Hbc Alone Profile: Susceptibility versus Protection against Hepatitis B Virus could be associated with TNF ProductionAraujo Patricia1,2*, Gonçalves Giovanna1,2, Latinni Flavia1, Barreto Jose Augusto1 and S Diaz Ricardo2
- *Corresponding Author:
- Patrícia Araújo
Associação Beneficente de Coleta de Sangue
Retrovirology Laboratory, Infectious Diseases Division
Federal University of São Paulo (UNIFESP)
Avenida Indianópolis, 1260
Indianópolis, São Paulo, Brazil
E-mail: [email protected]
Received date: July 26, 2013; Accepted date: September 10, 2013; Published date: September 16, 2013
Citation: Patricia A, Giovanna G, Flavia L, Augusto BJ, Ricardo SD (2013) Hbc Alone Profile: Susceptibility versus Protection against Hepatitis B Virus could be associated with TNF Production. Virol Mycol 2:120. doi:10.4172/2161- 0517.1000120
Copyright: © 2013 Patricia A, et al. This is an open-access article distributed under the terms of the Creative Commons Attribution License, which permits unrestricted use, distribution, and reproduction in any medium, provided the original author and source are credited.
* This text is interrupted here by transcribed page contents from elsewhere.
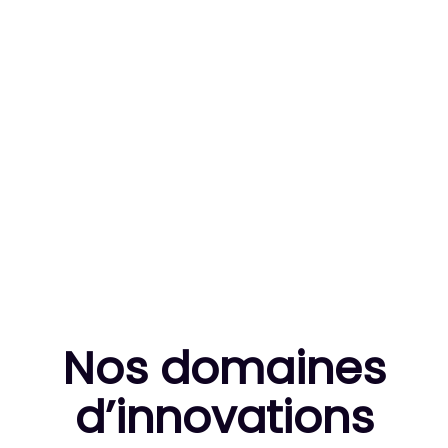
83
MILLE HEURES DE R&D CUMULÉES
10
THÈSES DE DOCTORANTS ENCADRÉES
Nos domaines
d’innovation
s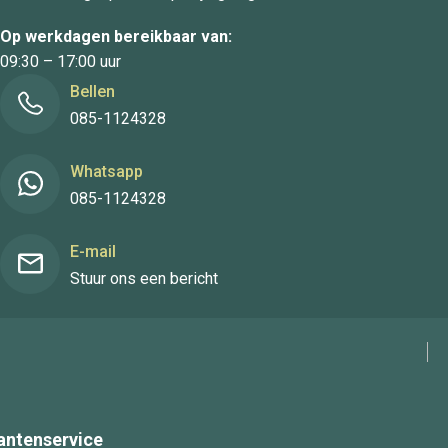
Op werkdagen bereikbaar van:
09:30 – 17:00 uur
Bellen
085-1124328
Whatsapp
085-1124328
E-mail
Stuur ons een bericht
antenservice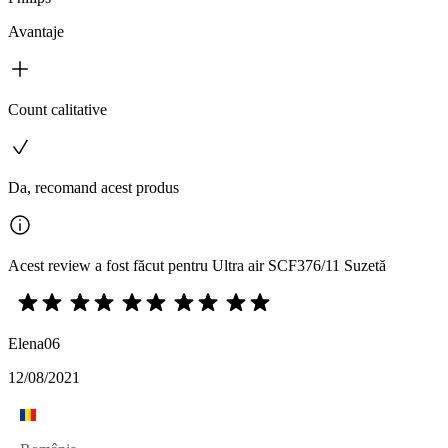
Avantaje
Count calitative
Da, recomand acest produs
Acest review a fost făcut pentru Ultra air SCF376/11 Suzetă
Elena06
12/08/2021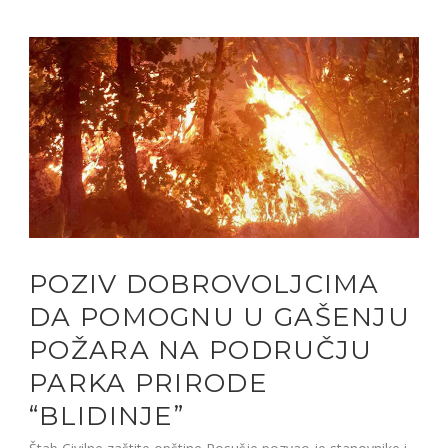
POZIV DOBROVOLJCIMA
DA POMOGNU U GAŠENJU
POŽARA NA PODRUČJU
PARKA PRIRODE
“BLIDINJE”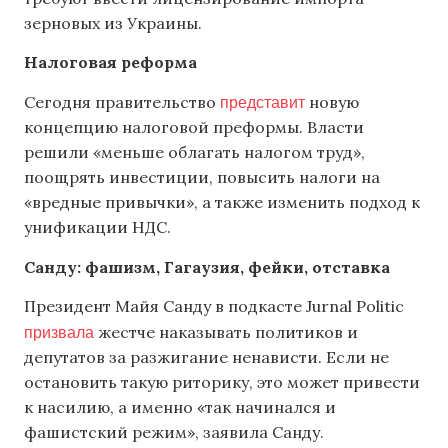
зерновых из Украины.
Налоговая реформа
представит
Сегодня правительство
новую
концепцию налоговой преформы. Власти
решили «меньше облагать налогом труд»,
поощрять инвестиции, повысить налоги на
«вредные привычки», а также изменить подход к
унификации НДС.
Санду: фашизм, Гагаузия, фейки, отставка
Президент Майя Санду в подкасте Jurnal Politic
призвала
жестче наказывать политиков и
депутатов за разжигание ненависти. Если не
остановить такую риторику, это может привести
к насилию, а именно «так начинался и
фашистский режим», заявила Санду.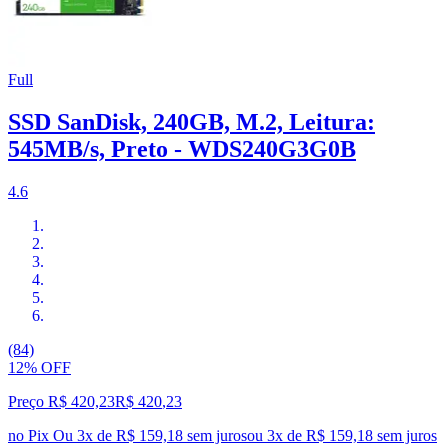
Full
SSD SanDisk, 240GB, M.2, Leitura:
545MB/s, Preto - WDS240G3G0B
4.6
(84)
12% OFF
Preço R$ 420,23
R$
420
,
23
no Pix
Ou 3x de R$ 159,18 sem juros
ou
3
x de
R$ 159,18
sem juros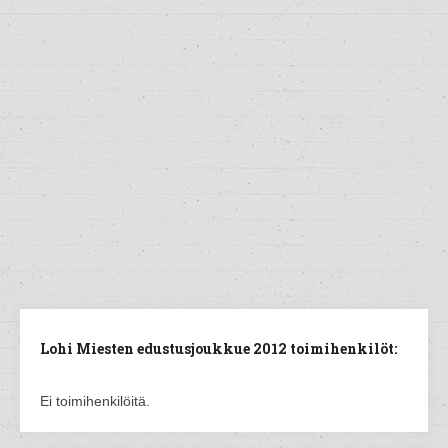
Lohi Miesten edustusjoukkue 2012 toimihenkilöt:
Ei toimihenkilöitä.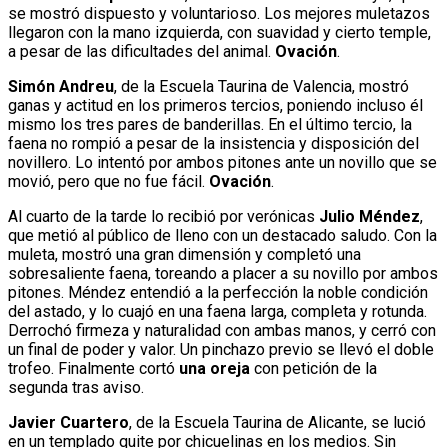
se mostró dispuesto y voluntarioso. Los mejores muletazos
llegaron con la mano izquierda, con suavidad y cierto temple,
a pesar de las dificultades del animal.
Ovación
.
Simón Andreu
, de la Escuela Taurina de Valencia, mostró
ganas y actitud en los primeros tercios, poniendo incluso él
mismo los tres pares de banderillas. En el último tercio, la
faena no rompió a pesar de la insistencia y disposición del
novillero. Lo intentó por ambos pitones ante un novillo que se
movió, pero que no fue fácil.
Ovación
.
Al cuarto de la tarde lo recibió por verónicas
Julio Méndez
,
que metió al público de lleno con un destacado saludo. Con la
muleta, mostró una gran dimensión y completó una
sobresaliente faena, toreando a placer a su novillo por ambos
pitones. Méndez entendió a la perfección la noble condición
del astado, y lo cuajó en una faena larga, completa y rotunda.
Derrochó firmeza y naturalidad con ambas manos, y cerró con
un final de poder y valor. Un pinchazo previo se llevó el doble
trofeo. Finalmente cortó
una oreja
con petición de la
segunda tras aviso.
Javier Cuartero
, de la Escuela Taurina de Alicante, se lució
en un templado quite por chicuelinas en los medios. Sin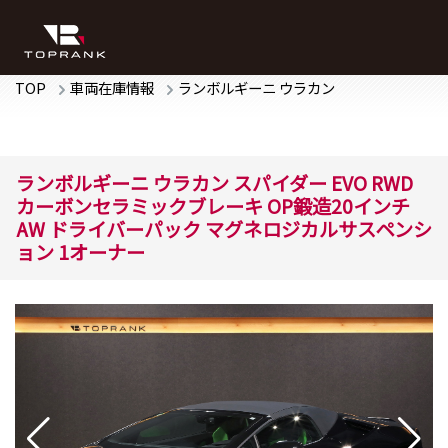
TOP
車両在庫情報
ランボルギーニ
ウラカン
ランボルギーニ
ウラカン
スパイダー EVO RWD
カーボンセラミックブレーキ OP鍛造20インチ
AW ドライバーパック マグネロジカルサスペンシ
ョン 1オーナー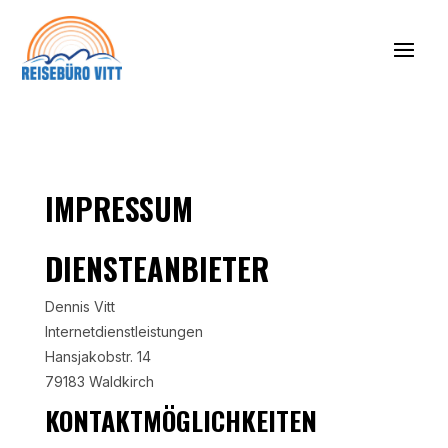
IMPRESSUM
DIENSTEANBIETER
Dennis Vitt
Internetdienstleistungen
Hansjakobstr. 14
79183 Waldkirch
KONTAKTMÖGLICHKEITEN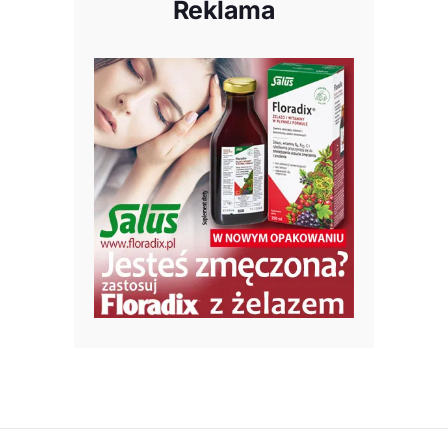
Reklama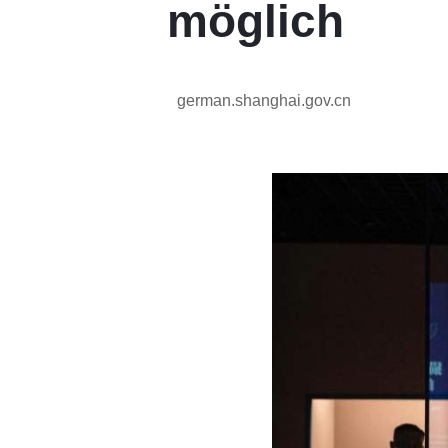
möglich
german.shanghai.gov.cn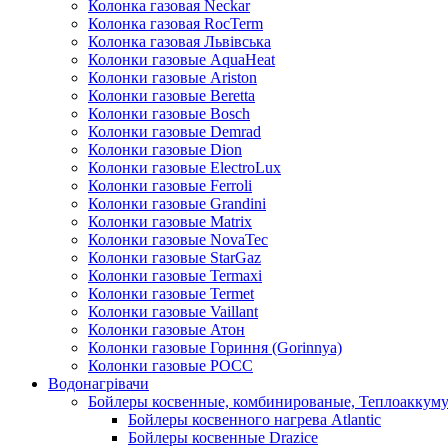
Колонка газовая Neckar
Колонка газовая RocTerm
Колонка газовая Львiвська
Колонки газовые AquaHeat
Колонки газовые Ariston
Колонки газовые Beretta
Колонки газовые Bosch
Колонки газовые Demrad
Колонки газовые Dion
Колонки газовые ElectroLux
Колонки газовые Ferroli
Колонки газовые Grandini
Колонки газовые Matrix
Колонки газовые NovaTec
Колонки газовые StarGaz
Колонки газовые Termaxi
Колонки газовые Termet
Колонки газовые Vaillant
Колонки газовые Атон
Колонки газовые Гориння (Gorinnya)
Колонки газовые РОСС
Водонагрівачи
Бойлеры косвенные, комбинированые, Теплоаккум
Бойлеры косвенного нагрева Atlantic
Бойлеры косвенные Drazice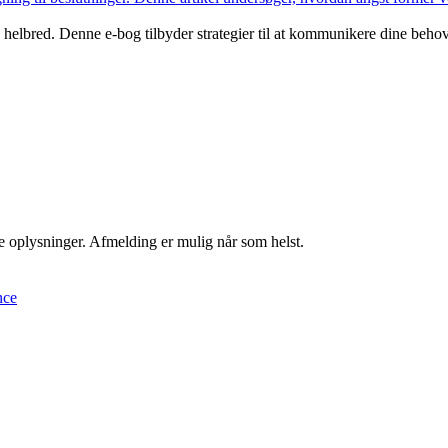
ale helbred. Denne e-bog tilbyder strategier til at kommunikere dine be
ne oplysninger. Afmelding er mulig når som helst.
nce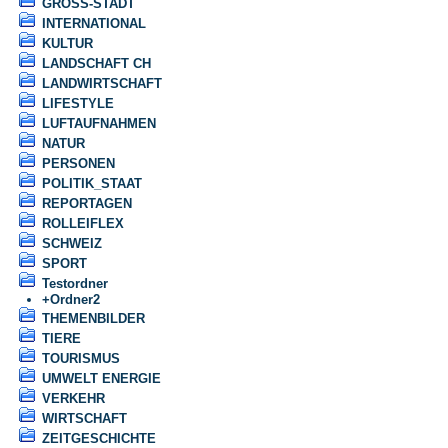
GROSS-STADT
INTERNATIONAL
KULTUR
LANDSCHAFT CH
LANDWIRTSCHAFT
LIFESTYLE
LUFTAUFNAHMEN
NATUR
PERSONEN
POLITIK_STAAT
REPORTAGEN
ROLLEIFLEX
SCHWEIZ
SPORT
Testordner
+
Ordner2
THEMENBILDER
TIERE
TOURISMUS
UMWELT ENERGIE
VERKEHR
WIRTSCHAFT
ZEITGESCHICHTE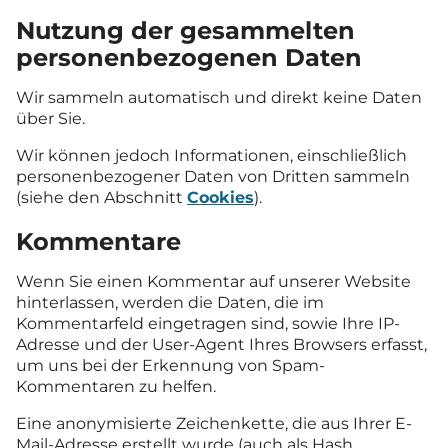
Nutzung der gesammelten
personenbezogenen Daten
Wir sammeln automatisch und direkt keine Daten
über Sie.
Wir können jedoch Informationen, einschließlich
personenbezogener Daten von Dritten sammeln
(siehe den Abschnitt
Cookies
).
Kommentare
Wenn Sie einen Kommentar auf unserer Website
hinterlassen, werden die Daten, die im
Kommentarfeld eingetragen sind, sowie Ihre IP-
Adresse und der User-Agent Ihres Browsers erfasst,
um uns bei der Erkennung von Spam-
Kommentaren zu helfen.
Eine anonymisierte Zeichenkette, die aus Ihrer E-
Mail-Adresse erstellt wurde (auch als Hash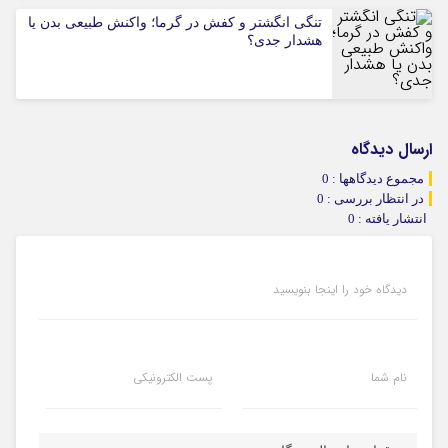
تنگی انگشتر و کفش در گرما؛ واکنش طبیعی بدن یا
هشدار جدی؟
ارسال دیدگاه
مجموع دیدگاهها : 0
در انتظار بررسی : 0
انتشار یافته : 0
دیدگاه خود را اینجا بنویسید
نام شما
پست الکترونیکی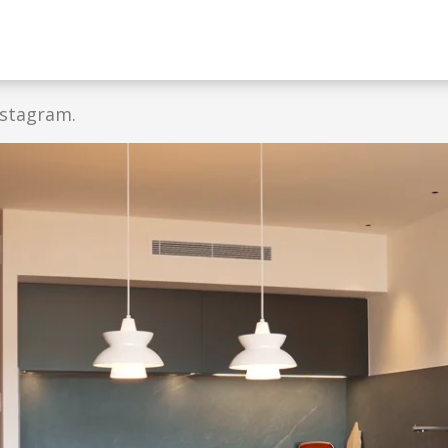
INICIO
nstagram.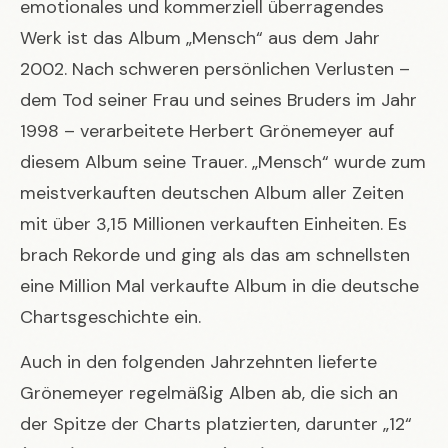
emotionales und kommerziell überragendes
Werk ist das Album „Mensch“ aus dem Jahr
2002. Nach schweren persönlichen Verlusten –
dem Tod seiner Frau und seines Bruders im Jahr
1998 – verarbeitete Herbert Grönemeyer auf
diesem Album seine Trauer. „Mensch“ wurde zum
meistverkauften deutschen Album aller Zeiten
mit über 3,15 Millionen verkauften Einheiten. Es
brach Rekorde und ging als das am schnellsten
eine Million Mal verkaufte Album in die deutsche
Chartsgeschichte ein.
Auch in den folgenden Jahrzehnten lieferte
Grönemeyer regelmäßig Alben ab, die sich an
der Spitze der Charts platzierten, darunter „12“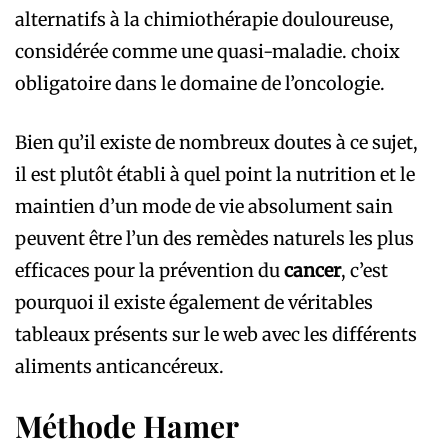
alternatifs à la chimiothérapie douloureuse,
considérée comme une quasi-maladie. choix
obligatoire dans le domaine de l’oncologie.
Bien qu’il existe de nombreux doutes à ce sujet,
il est plutôt établi à quel point la nutrition et le
maintien d’un mode de vie absolument sain
peuvent être l’un des remèdes naturels les plus
efficaces pour la prévention du
cancer
, c’est
pourquoi il existe également de véritables
tableaux présents sur le web avec les différents
aliments anticancéreux.
Méthode Hamer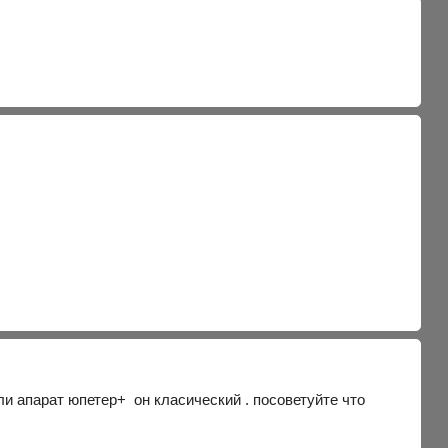
и апарат юпетер+ он класический . посоветуйте что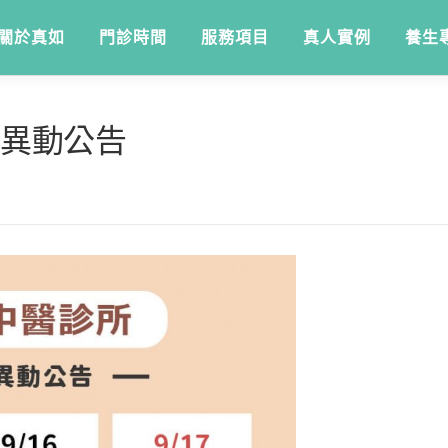
關於真如
門診時間
服務項目
真人實例
養生
診異動公告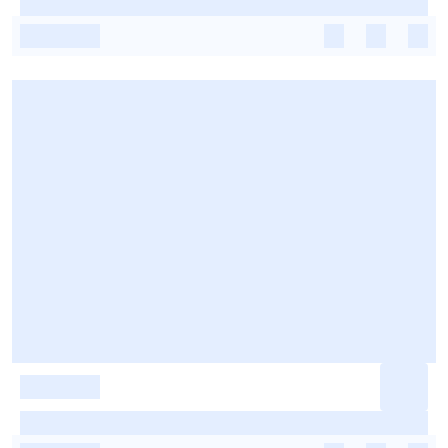
-
-
-
-
-
-
-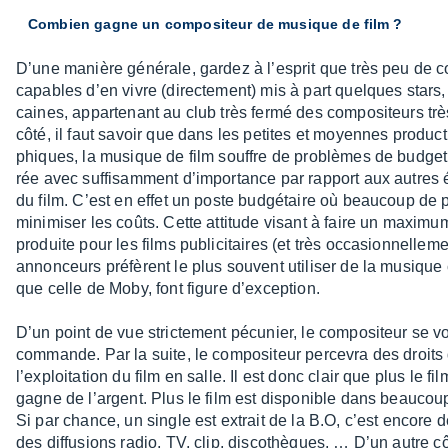
Combien gagne un compo­si­teur de musique de film ?
D’une manière géné­rale, gardez à l’es­prit que très peu de c
capables d’en vivre (direc­te­ment) mis à part quelques stars
caines, appar­te­nant au club très fermé des compo­si­teurs très
côté, il faut savoir que dans les petites et moyennes produc­ti
phiques, la musique de film souffre de problèmes de budget 
rée avec suffi­sam­ment d’im­por­tance par rapport aux autres
du film. C’est en effet un poste budgé­taire où beau­coup de 
mini­mi­ser les coûts. Cette atti­tude visant à faire un maxi­m
produite pour les films publi­ci­taires (et très occa­sion­nel­le­m
annon­ceurs préfèrent le plus souvent utili­ser de la musique 
que celle de Moby, font figure d’ex­cep­tion.
D’un point de vue stric­te­ment pécu­nier, le compo­si­teur se v
commande. Par la suite, le compo­si­teur perce­vra des droits d
l’ex­ploi­ta­tion du film en salle. Il est donc clair que plus le f
gagne de l’ar­gent. Plus le film est dispo­nible dans beau­coup
Si par chance, un single est extrait de la B.O, c’est encore
des diffu­sions radio, TV, clip, disco­thèques, … D’un autre côté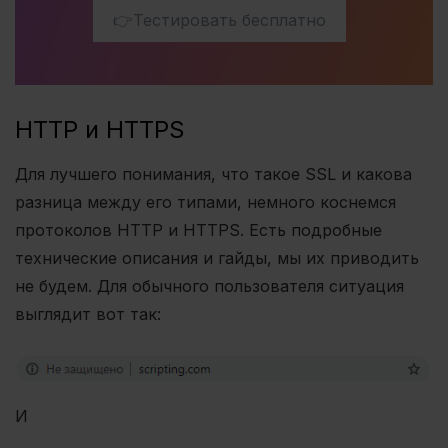
👉Тестировать бесплатно
HTTP и HTTPS
Для лучшего понимания, что такое SSL и какова
разница между его типами, немного коснемся
протоколов HTTP и HTTPS. Есть подробные
технические описания и гайды, мы их приводить
не будем.
Для обычного пользователя ситуация
выглядит вот так:
И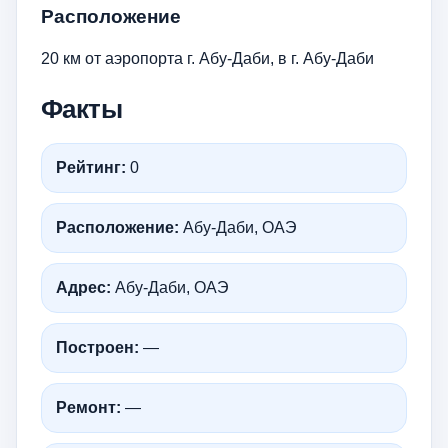
Расположение
20 км от аэропорта г. Абу-Даби, в г. Абу-Даби
Факты
Рейтинг:
0
Расположение:
Абу-Даби, ОАЭ
Адрес:
Абу-Даби, ОАЭ
Построен:
—
Ремонт:
—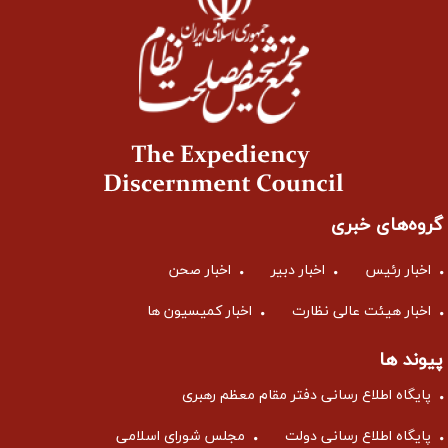
گروه‌های خبری
اخبار رئیس
اخبار دبیر
اخبار صحن
اخبار هیئت عالی نظارت
اخبار کمیسیون ها
پیوند ها
پایگاه اطلاع رسانی دفتر مقام معظم رهبری
پایگاه اطلاع رسانی دولت
مجلس شورای اسلامی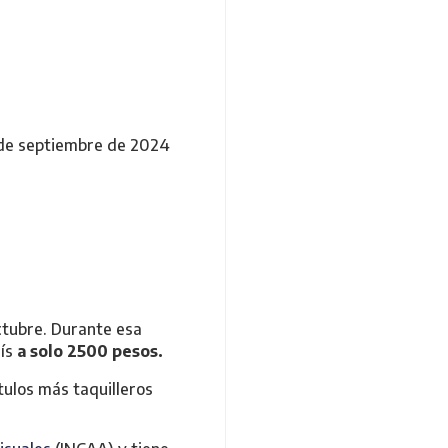
 de septiembre de 2024
octubre. Durante esa
ís
a solo 2500 pesos.
tulos más taquilleros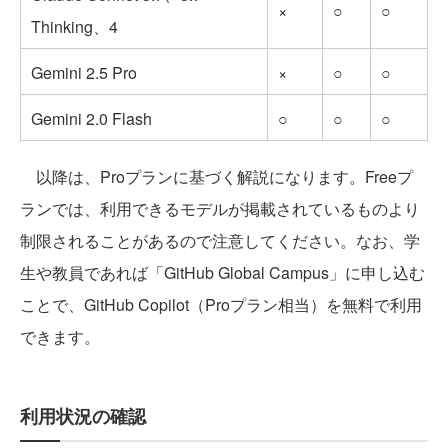
×
○
○
Thinking、4
Gemini 2.5 Pro
×
○
○
Gemini 2.0 Flash
○
○
○
以降は、Proプランに基づく解説になります。Freeプ
ランでは、利用できるモデルが掲載されているものより
制限されることがあるので注意してください。なお、学
生や教員であれば「GitHub Global Campus」に申し込む
ことで、GitHub Copilot（Proプラン相当）を無料で利用
できます。
利用状況の確認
Background: Donors with occult HBV (Hepatitis B virus) infection, defined as those who lacked detectable HBsAg but whose exposure to HBV infection was indicated by a positive anti-HBc (HBc alone) profile and the presence of HBV DNA, are a potential source of HBV infection. The aim of this study was to evaluate HBcAg-specific T cell responses, NK cell activity and cytokine levels in blood donors with HBc alone profiles with and without detectable viral DNA. Methods: From January 2010 to December 2012, a total of 4,252 HBc alone donations were obtained. Of the 4,252 donors, 681 donors had spontaneous HBV clearance (Co/s >10,0 by chemiluminescent assay, undetectable HBV DNA and reactivity to anti-HBc in subsequent donations), 3,097 were classified as false-positive for anti-HBc (Co/ s<6,0 in chemiluminescent assay, undetectable HBV DNA and no reactivity to anti-HBc in subsequent donations), 438 were classified as having chronic HBV infection (Co/s>10,0 in chemiluminescent assay, detectable HBV DNA and reactivity to anti-HBc in subsequent donations) and 36 were OBI (anti-HBc positive and detectable HBV DNA). There were 500 healthy blood donors and 434 HBV carriers (HBsAg, anti-HBc positive and detectable HBV DNA). NK cells were tested for cytotoxicity against K562 cells, serum levels of specific cytokines (IL-8, IL-1, IL-10, IL-12, IL-6 and TNF) were assayed by flow cytometry and HBcAg-specific T cell responses were assessed by lymphoproliferation reported in stimulation index (SI) units. Results: The IL-8 and IL-12 serum levels increased significantly (p<0.001) in HBV carriers and OBI, whereas the TNF-α serum levels increased significantly (p<0.001) in spontaneous HBV resolvers compared to HBV carriers and OBI. The serum levels of IL-1 and IL-10 were similar in HBV carrier, OBI and spontaneous HBV resolvers. Higher NK cytotoxic activity was observed in spontaneous HBV resolvers compared to HBV carriers, healthy donors and OBI. TNF-α correlated with NK cell activity in spontaneous HBV resolvers. A low intensity of HBcAg-specific T cell responses was observed in healthy donors (SI<3.0) and OBI (SI=8.0 to 10.0) compared to spontaneous HBV resolvers (SI>22.0). TNF-α was correlated with HBcAg-specific T cell responses in spontaneous HBV resolvers. Conclusion: Our results suggest that TNF-α production may be associated with protection against hepatitis B virus through increased NK cell activity and HBcAg-specific T cell responses in HBc alone blood donors.